Define Job Design. Identify the important factors and their influences in designing the Job.

What is "job design"?
Job design refers to the way that a set of tasks, or an entire job, is organized. Job design helps to determine:
•   what tasks are done,
•   how the tasks are done,
•   how many tasks are done, and
•   in what order the tasks are done.
It takes into account all factors which affect the work, and organizes the content and tasks so that the whole job is less likely to be a risk to the employee.

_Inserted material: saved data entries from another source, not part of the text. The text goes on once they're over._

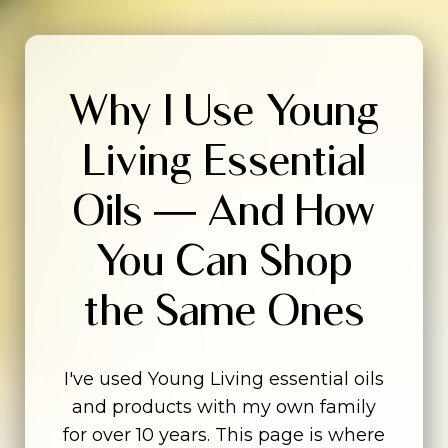
Why I Use Young
Living Essential
Oils — And How
You Can Shop
the Same Ones
I've used Young Living essential oils
and products with my own family
for over 10 years. This page is where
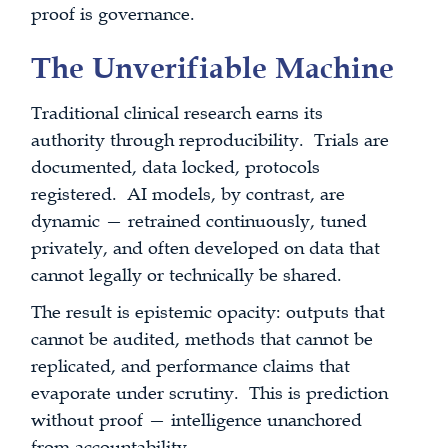
proof is governance.
The Unverifiable Machine
Traditional clinical research earns its
authority through reproducibility. Trials are
documented, data locked, protocols
registered. AI models, by contrast, are
dynamic — retrained continuously, tuned
privately, and often developed on data that
cannot legally or technically be shared.
The result is epistemic opacity: outputs that
cannot be audited, methods that cannot be
replicated, and performance claims that
evaporate under scrutiny. This is prediction
without proof — intelligence unanchored
from accountability.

Job design involves administrative areas such as:
•   job rotation,
•   job enlargement,
•   task/machine pacing,
•   work breaks, and
•   working hours.
A well designed job will encourage a variety of 'good' body positions, have reasonable strength requirements, require a reasonable amount of mental activity, and help foster feelings of achievement and self-esteem.
How can job design help with the organization of work?

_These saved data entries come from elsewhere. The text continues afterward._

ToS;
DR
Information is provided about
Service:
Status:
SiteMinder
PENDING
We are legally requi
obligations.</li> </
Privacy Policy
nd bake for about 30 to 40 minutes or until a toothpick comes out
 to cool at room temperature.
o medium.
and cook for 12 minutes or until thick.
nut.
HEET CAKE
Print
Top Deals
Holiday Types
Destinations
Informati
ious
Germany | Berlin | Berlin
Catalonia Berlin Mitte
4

Job design principles can address problems such as:
•   work overload,
•   work underload,
•   repetitiveness,
•   limited control over work,
•   isolation,
•   shiftwork,
•   delays in filling vacant positions,
•   excessive working hours, and
•   limited understanding of the whole job process.

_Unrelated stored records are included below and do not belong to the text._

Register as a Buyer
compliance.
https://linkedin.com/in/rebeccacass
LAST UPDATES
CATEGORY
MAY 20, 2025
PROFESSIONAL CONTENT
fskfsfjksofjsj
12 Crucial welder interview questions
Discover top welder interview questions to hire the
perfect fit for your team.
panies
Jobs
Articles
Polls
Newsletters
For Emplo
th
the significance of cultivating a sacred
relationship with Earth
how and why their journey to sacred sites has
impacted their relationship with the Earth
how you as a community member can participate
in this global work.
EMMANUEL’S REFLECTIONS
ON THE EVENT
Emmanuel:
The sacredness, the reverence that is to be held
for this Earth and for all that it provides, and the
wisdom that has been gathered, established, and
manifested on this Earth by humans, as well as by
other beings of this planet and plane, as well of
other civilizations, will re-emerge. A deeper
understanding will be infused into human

Job design is sometimes considered as a way to help deal with stress in the workplace.
Is there a difference between job design and workplace design?
Job design and workplace design are often used interchangeably because both contribute to keep the physical requirements of a job reasonable.
Job design refers to administrative changes that can help improve working conditions.
In comparison, workplace design concentrates on dealing with the workstation, the tools, and the body position that all influence the way a person does his or her work. Good workplace design reduces static positions, repetitive motions and awkward body positions.
What are features of "good" job design?
Good job design accommodates employees' mental and physical characteristics by paying attention to:
•   muscular energy such as work/rest schedules or pace of work, and
•   mental energy such as boring versus extremely difficult tasks.
Good job design:
•   allows for employee input. Employees should have the option to vary activities according to personal needs, work habits, and the circumstances in the workplace.
•   gives employees a sense of accomplishment.
•   includes training so employees know what tasks to do and how to do them properly.
•   provides good work/rest schedules.
•   allows for an adjustment period for physically demanding jobs.
•   provides feedback to the employees about their performance.
•   minimizes energy expenditure and force requirements.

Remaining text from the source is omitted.